Публикуем беседу поэтессы Галины Рымбу с философом Оксаной Тимофеевой, автором книги «История животных» — о душе и желаниях животных, об отождествлении себя с Другим и об искусстве как способе расчеловечивания языка.


ГР. Один из центральных вопросов твоей книги «История животных» — это вопрос о жизни, смерти и душе животных. Они живут, но как? Для механицистов, как и для Декарта, они были мертвыми механизмами, автоматами. Сегодня, как ты замечаешь с опорой на Агамбена, животные, может быть, как никогда представляют собой «голую жизнь», погруженную в «серую зону» скотобойни, неразличения между жизнью и смертью. Кажется, что единственный «утопический» горизонт, который ты проводишь через Гегеля к Платонову, — это тоскливая, полная трансформативного (в потенциале) онтологического беспокойства и печального труда, направленного на преодоление космической и природной энтропии, «бедная жизнь» животных-коммунистов. За ним мерцает надежда на радикальную трансформацию всего живого и неживого, человеческого и нечеловеческого. Насколько мы от него, от этого горизонта «бедной жизни», сегодня далеки и нужно ли снова к нему приблизиться, чтобы понять, что нечто там было упущено, забыто?

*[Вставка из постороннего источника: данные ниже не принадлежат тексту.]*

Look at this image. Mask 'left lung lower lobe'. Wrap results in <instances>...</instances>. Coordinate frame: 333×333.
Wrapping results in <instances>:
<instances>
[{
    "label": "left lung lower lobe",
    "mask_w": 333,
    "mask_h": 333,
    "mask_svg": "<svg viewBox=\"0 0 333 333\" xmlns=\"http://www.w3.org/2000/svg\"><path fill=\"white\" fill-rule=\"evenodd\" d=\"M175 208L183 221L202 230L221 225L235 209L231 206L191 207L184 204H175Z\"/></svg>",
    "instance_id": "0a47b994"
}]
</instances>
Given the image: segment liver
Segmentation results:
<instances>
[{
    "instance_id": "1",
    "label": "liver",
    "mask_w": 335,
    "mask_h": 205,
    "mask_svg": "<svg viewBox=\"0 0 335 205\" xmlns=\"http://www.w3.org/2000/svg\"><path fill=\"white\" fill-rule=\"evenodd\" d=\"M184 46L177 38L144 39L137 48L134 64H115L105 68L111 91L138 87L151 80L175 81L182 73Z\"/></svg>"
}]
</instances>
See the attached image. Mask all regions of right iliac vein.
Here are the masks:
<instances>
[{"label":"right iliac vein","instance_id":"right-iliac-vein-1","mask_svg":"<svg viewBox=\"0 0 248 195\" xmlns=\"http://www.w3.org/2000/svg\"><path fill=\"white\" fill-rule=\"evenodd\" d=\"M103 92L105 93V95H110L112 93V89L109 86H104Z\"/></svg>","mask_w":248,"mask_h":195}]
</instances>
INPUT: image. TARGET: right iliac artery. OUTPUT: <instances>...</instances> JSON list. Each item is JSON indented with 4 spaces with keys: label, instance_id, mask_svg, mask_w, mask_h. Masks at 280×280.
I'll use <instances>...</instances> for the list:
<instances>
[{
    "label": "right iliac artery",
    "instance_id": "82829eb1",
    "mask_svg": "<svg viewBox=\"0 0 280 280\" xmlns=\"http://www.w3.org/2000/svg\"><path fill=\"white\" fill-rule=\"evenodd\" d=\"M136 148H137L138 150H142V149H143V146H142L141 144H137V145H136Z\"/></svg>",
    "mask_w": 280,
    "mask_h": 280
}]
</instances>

ОТ. Мы, жители современных городов, иногда слабо представляем себе, что такое горизонт, хотя используем это слово тут и там. Мое детство прошло в Казахстанской степи, где горизонт был частью обыденного ландшафта. Это самая первая парадоксальная вещь, которая меня завораживала. Синий горизонт проходил по границе между бесконечностью степи и бесконечностью неба. Я тогда еще не знала, как устроен физический мир, и своей собственной космологии не успела придумать; мне казалось, что горизонт находится прямо по курсу и, чтобы до него добраться, нужно просто идти по степи. Но, как я ни ускоряла шаг, горизонт никогда не становился ближе. Если Земля круглая, к горизонту приблизиться нельзя. Хорошая новость, однако, в том, что от него точно так же нельзя и отдалиться. Мы все всегда равноудалены от горизонта. Мы можем его не видеть, потому что перед нами какие-то препятствия, например город или горы, но за ними все равно горизонт, от которого мы не дальше и к которому не ближе, чем девочка в степи.

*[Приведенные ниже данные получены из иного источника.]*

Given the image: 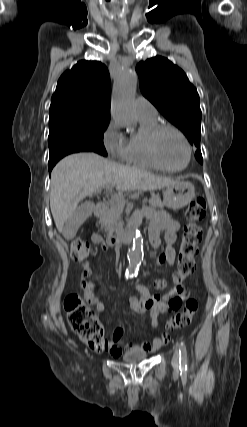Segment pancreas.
I'll use <instances>...</instances> for the list:
<instances>
[{
	"label": "pancreas",
	"mask_w": 247,
	"mask_h": 427,
	"mask_svg": "<svg viewBox=\"0 0 247 427\" xmlns=\"http://www.w3.org/2000/svg\"><path fill=\"white\" fill-rule=\"evenodd\" d=\"M149 204L153 208L163 207V203L158 195L152 194ZM125 206L124 202L112 200L100 214L101 228L112 235L117 229L122 227L121 214Z\"/></svg>",
	"instance_id": "cf45deb5"
}]
</instances>
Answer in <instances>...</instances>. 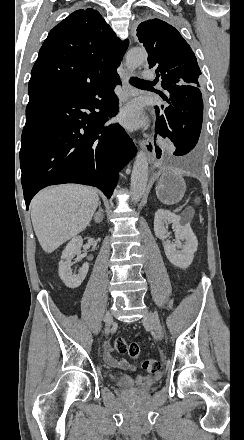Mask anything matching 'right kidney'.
I'll return each mask as SVG.
<instances>
[{
    "label": "right kidney",
    "instance_id": "ca27d5eb",
    "mask_svg": "<svg viewBox=\"0 0 244 440\" xmlns=\"http://www.w3.org/2000/svg\"><path fill=\"white\" fill-rule=\"evenodd\" d=\"M82 246L83 240L81 236L72 238L71 242H69L65 250H63V254L59 262V276L62 282H64L65 286H67V288H73V290L74 288H79V286H81L89 270V264H83L78 274H73V270L71 268V266H73L72 260L74 256L81 254Z\"/></svg>",
    "mask_w": 244,
    "mask_h": 440
}]
</instances>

В этом смысле «утопический горизонт» — очень даже хорошая метафора, только она сложнее, чем кажется, если понимать горизонт не как ворота в новую жизнь и не как место, где мы можем шагнуть с земли на небо, но как равноудаленную полосу между двумя бесконечностями, которая всегда перед нами. Предлагаю назвать это логикой горизонта: в каком бы направлении и с какой бы скоростью мы ни двигались, перед нами все равно будет маячить горизонт, видимый или невидимый. Так вот, утопическое животное — это животное, бегущее прямо по курсу к своей условной синей полосе по своей условной степи.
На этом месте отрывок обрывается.